Я попал в первый полк первой бригады. Во вторую роту первого батальона. А то, что мне выпала такая честь, было делом, по существу, семейным. Именно тогда, когда я тщетно выдавал себя за восемнадцатилетнего и выклянчивал шапку с орлом и солдатские сапоги, мамин брат нарвался на пулеметную очередь в последний день сражения, или в первый день рождества. А после Нового года я сразу же наткнулся на сержанта из первого полка, который, получив трехдневный отпуск, приехал в родной город и морозным утром плелся через Планты[9], поблескивая новой медалью и сплевывая при виде каждого штатского, по возрасту пригодного для ношения мундира.
Я помог ему выбраться из сугроба и смиренно выслушал очередную порцию брани. А затем осмелился доложить, что, хотя брат моей матери и был награжден самим Комендантом, а я вот уже две недели кряду просиживаю на вербовочном пункте, меня не берут, ибо недостает бумаг и подчищенная дата рождения в метрике им тоже не нравится.
— Брат матери? Фамилия?
Я назвал.
— Боже милостивый! — рявкнул сержант. — Я знал его!
После второй бутылки в ресторанчике на Госпитальной мы оба плакали навзрыд. Но вслед за этим сержант дважды съездил мне по физиономии, дабы я протрезвел, и заявил, что теперь он будет братом моей матери.

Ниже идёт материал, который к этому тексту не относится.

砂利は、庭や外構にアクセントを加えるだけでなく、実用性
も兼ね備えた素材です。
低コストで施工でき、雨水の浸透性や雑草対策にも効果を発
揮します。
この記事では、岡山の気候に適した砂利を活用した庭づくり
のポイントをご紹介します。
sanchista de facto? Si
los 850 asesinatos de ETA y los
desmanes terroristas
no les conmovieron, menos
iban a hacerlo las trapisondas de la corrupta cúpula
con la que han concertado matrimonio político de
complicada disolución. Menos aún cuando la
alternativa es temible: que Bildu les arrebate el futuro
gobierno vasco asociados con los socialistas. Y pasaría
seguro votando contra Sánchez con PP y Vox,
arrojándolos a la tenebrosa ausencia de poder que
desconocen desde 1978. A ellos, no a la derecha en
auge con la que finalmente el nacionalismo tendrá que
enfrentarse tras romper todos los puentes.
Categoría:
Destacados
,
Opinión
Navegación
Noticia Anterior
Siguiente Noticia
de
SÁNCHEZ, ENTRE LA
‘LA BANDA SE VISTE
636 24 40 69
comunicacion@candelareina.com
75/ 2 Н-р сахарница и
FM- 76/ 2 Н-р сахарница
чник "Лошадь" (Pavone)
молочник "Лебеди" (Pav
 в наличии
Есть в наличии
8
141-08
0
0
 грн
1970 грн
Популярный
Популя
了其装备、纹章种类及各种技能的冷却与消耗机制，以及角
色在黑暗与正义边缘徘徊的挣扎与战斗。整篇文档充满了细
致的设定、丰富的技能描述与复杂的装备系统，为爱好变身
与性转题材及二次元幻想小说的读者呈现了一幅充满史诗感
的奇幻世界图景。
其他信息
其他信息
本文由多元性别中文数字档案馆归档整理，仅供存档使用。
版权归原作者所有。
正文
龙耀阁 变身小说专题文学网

И я поклялся ему, что голыми руками захвачу три орудия из любви к отчизне, вследствие чего еще раз получил в морду, ибо не отчизну, а лишь Коменданта должна любить всякая рекрутская сволочь, потому как один лишь Комендант ведает, что такое отчизна, а всякие там подонки и провонявшие дерьмом штатские — не смей!
— Так точно! — орал я. — Так точно!
Через тихий город и метель мы шли навстречу морозу и снегу, словно в бой. И я в те дни любил его еще и за презрение к подонкам, тем более что в нем я не обманулся. В конце апреля я оказался в первом взводе второй роты — учился прилежно и был примерным солдатом. Новый брат моей матери не жалел ни своего пота, ни моего, убеждая меня, что песенки о войне и о белом орле хороши, когда полк парадным маршем прет по городу, а у девиц трясутся коленки от одной этой картины. Но первая заповедь солдата — уяснить, что солдат должен не хорохориться, а знать свое дело от начала и до конца, от портянок до фляжки и от прицела до штыка.

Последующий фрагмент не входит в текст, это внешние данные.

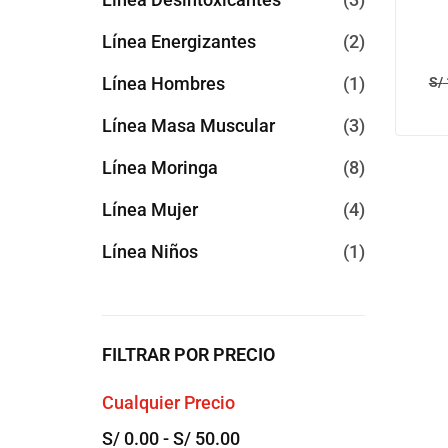
Línea Energizantes
2
Línea Hombres
1
S/
Línea Masa Muscular
3
Línea Moringa
8
Línea Mujer
4
Línea Niños
1
FILTRAR POR PRECIO
Cualquier Precio
S/
0.00
-
S/
50.00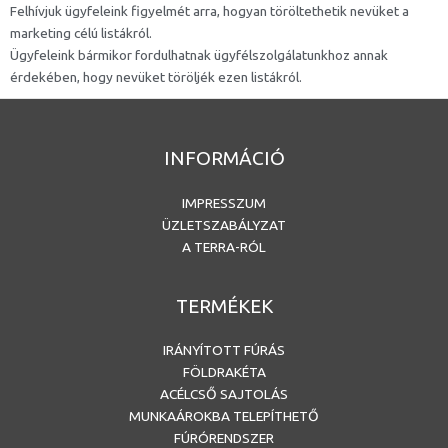
Felhívjuk ügyfeleink figyelmét arra, hogyan töröltethetik nevüket a
marketing célú listákról.
Ügyfeleink bármikor fordulhatnak ügyfélszolgálatunkhoz annak
érdekében, hogy nevüket töröljék ezen listákról.
INFORMÁCIÓ
IMPRESSZUM
ÜZLETSZABÁLYZAT
A TERRA-RÓL
TERMÉKEK
IRÁNYÍTOTT FÚRÁS
FÖLDRAKÉTA
ACÉLCSŐ SAJTOLÁS
MUNKAÁROKBA TELEPÍTHETŐ
FÚRÓRENDSZER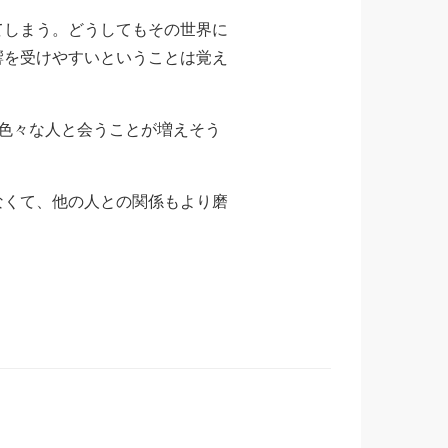
てしまう。どうしてもその世界に
響を受けやすいということは覚え
色々な人と会うことが増えそう
なくて、他の人との関係もより磨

— Ты, сопливый пехотинец, — втолковывал он мне, — запомни раз и навсегда, что и знамя тебе не поможет, коли не сумеешь так завернуть портянку, чтобы она не натерла тебе пятку на тридцатом километре марша. Пуля в голову куда лучше, чем натертая пятка, с дыркой в голове ты пробежишь еще двадцать шагов, а волдырь на пятке тебя остановит. Многих доконали портянки, сам видел. Ибо знамя, черт возьми, — это святыня. А настоящая война — это прежде всего экипировка. Наполеон был Fachmann[10], Костюшко был Fachmann…
— А Комендант?
— Комендант — вождь, Fachmann и надежда отчизны!

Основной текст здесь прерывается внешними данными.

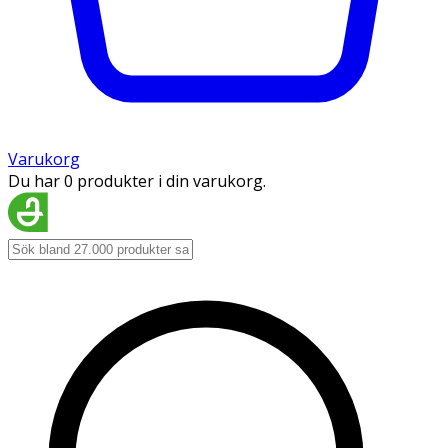
Varukorg
Du har 0 produkter i din varukorg.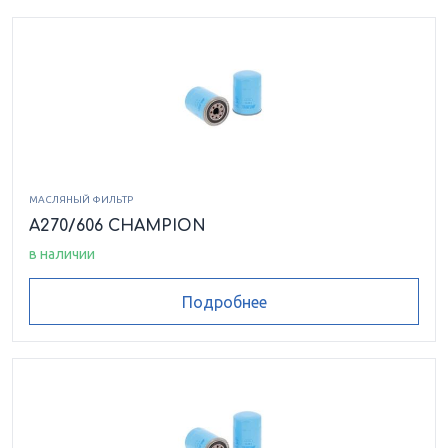
МАСЛЯНЫЙ ФИЛЬТР
A270/606 CHAMPION
в наличии
Подробнее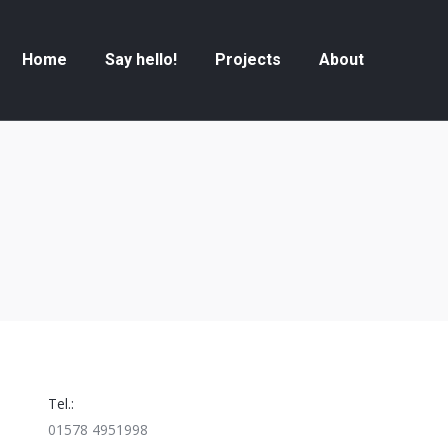
Home
Say hello!
Projects
About
Home
Say hello!
Projects
About
Tel.:
01578 4951998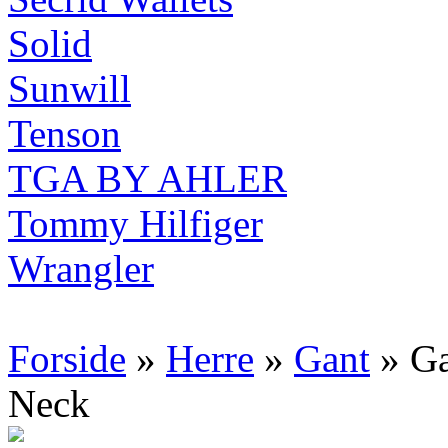
Solid
Sunwill
Tenson
TGA BY AHLER
Tommy Hilfiger
Wrangler
Forside
»
Herre
»
Gant
» Ga
Neck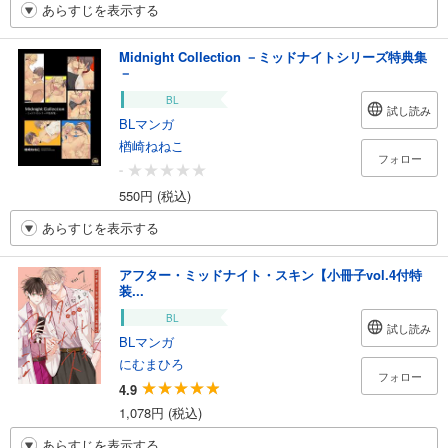
あらすじを表示する
Midnight Collection －ミッドナイトシリーズ特典集
－
BL
試し読み
BLマンガ
楢崎ねねこ
フォロー
-
550円 (税込)
あらすじを表示する
アフター・ミッドナイト・スキン【小冊子vol.4付特
装...
BL
試し読み
BLマンガ
にむまひろ
フォロー
4.9
1,078円 (税込)
あらすじを表示する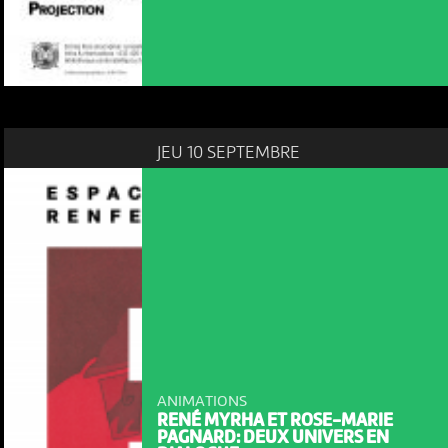
JEU 10 SEPTEMBRE
ANIMATIONS
RENÉ MYRHA ET ROSE-MARIE
PAGNARD: DEUX UNIVERS EN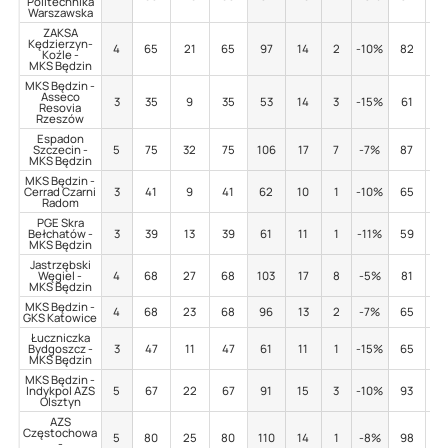
Politechnika
Warszawska
ZAKSA
Kędzierzyn-
4
65
21
65
97
14
2
-10%
82
2
Koźle -
MKS Będzin
MKS Będzin -
Asseco
3
35
9
35
53
14
3
-15%
61
4
Resovia
Rzeszów
Espadon
Szczecin -
5
75
32
75
106
17
7
-7%
87
13
MKS Będzin
MKS Będzin -
Cerrad Czarni
3
41
9
41
62
10
1
-10%
65
5
Radom
PGE Skra
Bełchatów -
3
39
13
39
61
11
1
-11%
59
2
MKS Będzin
Jastrzębski
Węgiel -
4
68
27
68
103
17
8
-5%
81
7
MKS Będzin
MKS Będzin -
4
68
23
68
96
13
2
-7%
65
3
GKS Katowice
Łuczniczka
Bydgoszcz -
3
47
11
47
61
11
1
-15%
65
2
MKS Będzin
MKS Będzin -
Indykpol AZS
5
67
22
67
91
15
3
-10%
93
4
Olsztyn
AZS
Częstochowa
5
80
25
80
110
14
1
-8%
98
5
-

Именно так думал и верил я, глядя на звезды майской ночи, отыскивая среди них свою. А сержант еще добавил:
— Я тоже Fachmann. Запомни это раз и навсегда.
И я запомнил.
А девятого мая в полдень мы сидели над пустыми котелками в тени жасмина или яблони. На востоке гудела земля. Стоило лишь положить руку на мягкую траву, и уже чувствуешь, как дрожит земля. Сержант смотрел, как я слушаю, и умилялся. С его поджарой фигурой гураля не очень-то вязалось круглое лицо, будто взятое у приземистого крепыша с татарскими скулами.
— Свист будет, парень! Ох и свист будет! — проговорил он.
Сержант разжал ладони, на ней, поблескивая желтой гильзой, лежал чистый, аккуратненький патрон.
— Но в армии, — наставлял он, — порядочек должен быть даже тогда, когда тебе надо бежать и стрелять, бежать и стрелять, чтобы в конце концов добежать до места, где сидят те, которые ничего больше не хотят, как только проделать дырку в твоей голове. И когда я говорю, что должен быть порядочек, это значит, что тебе нельзя стрелять, пока не увидишь, куда хочешь попасть.